Çünkü onlardan birisi Sunni Müslüman-Türk devletinin kurucusu,
ötekisi ise kendisini “son Türk devletinin idamesi”ne adayan
bir parti.
CHP, açılımda ısrar edilmesi halinde onlarca
“İzmir Olayı”nın yaşanacağını,
ülkesinin birliğine sahip çıkanların dünyayı
“açılımcılara” dar edeceğini söylüyor.
Geçmişte “son Türk devletinin komünistlerin eline geçmemesi”
için binlerce devrimci ve demokratın kanını
akıtmaktan geri kalmayan MHP, bugün devleti korumak için
dağa çıkmaktan dem vuruyor, halkı ayağa
kalkmaya çağırıyor.
Ve akabinde Ankara ve ilçesi Keçiören’de DTP binaları
kundaklanıyor..
Sadece bu mu?
Türkiye’de Umut yeşermeye, “iyi şeyler” olmaya
başladığında yaşananlar yeniden yaşanıyor.
Genelkurmay’da , askeri vesayet rejiminin devamını
sağlamak ve darbeye zemin oluşturmak amacıyla
hazırlanan ve gayri Müslimleri hedef alan “Kafes” planının
ortaya çıktığı, Ergenekon Davası’nın
kuvvet komutanlarının sanık olarak ifadeye
çağrıldıkları bir aşamaya ulaştığı
anda, sayın Ahmet Türk’ün dediği gibi, bir yerlerde
bazıları bir kez daha düğmeye bastılar.
Ve tarih bir kez daha tekerrür etmeye başladı.
Öcalan, AB’nin de talepleri doğrultusunda yeni hücresine
taşınıyor ve taşındığı
yeni yerinden verdiği ilk mesajında yeni yerinde
havasız kaldığını, yarı ölü
yarı sağ halde olduğunu belirtiyor ve taraflarını
tepki vermeye çağırıyor; kendisi ve PKK’yi
tasfiyeyi amaçladığını iddia ettiği
açılımın sona erdiğini ilan ediyor..
TBMM İnsan Hakları Komisyonu, DTP’nin Öcalan’ın
tutulduğu odayı yerinde incelemek amacıyla
heyet gönderilmesi önerisini reddediyor.
Her zaman asık suratlı olan DTP Eşbaşkanı
Ayna da, güleç bir yüzle gazetecilere, “ne açılımı,
açılım İmralı’ya yönelik tavır ile
sona erdi, açılım maçılım kalmadı
arkadaşlar”, “sorun odanın büyüklüğü,
küçüklüğü değil. Bakın biz ‘muhataplık’
diyoruz.” diyor.
Ve “Öcalansız dünyayı size dar ederiz” diyerek
sokaklara çıkıp, yakıp yıkanların
sırtını sıvazlıyor.
Daha önce de MHP ve CHP de değişik vesilelerle
örneğin Genelkurmay Başkanı Başbuğ’un
Nusaybin’de söylediklerine bakarak “açılım sona
erdi” demişlerdi..
Sayın Ayna da Öcalan muhatap alınmadığı
için açılımın sona erdiğini müjdeliyor!.
Tokat’ta ise pusuya düşürülen 7 asker öldürülüyor.

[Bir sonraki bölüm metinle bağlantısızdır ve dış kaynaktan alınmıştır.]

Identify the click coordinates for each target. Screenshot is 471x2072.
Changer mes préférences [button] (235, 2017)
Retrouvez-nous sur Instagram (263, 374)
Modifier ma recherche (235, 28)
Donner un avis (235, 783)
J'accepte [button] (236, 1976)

Aynı gün aşağı yukarı iki yıldır
bekletilen DTP hakkında açılan kapatma davasının
görüşülmesine başlanıyor.
Ve Türk-Kürt gerginliği giderek artıyor, artırılıyor..
Bu ve benzeri gelişmeler olurken, açılımı
başlatan AKP hükümeti, yapacak başka bir şey
yokmuş gibi, taş atan çocukların terör olaylarına
bakan mahkemelerde yargılanmasını sağlayan
kanunun değiştirilmesini belirsiz bir tarihe erteliyor!..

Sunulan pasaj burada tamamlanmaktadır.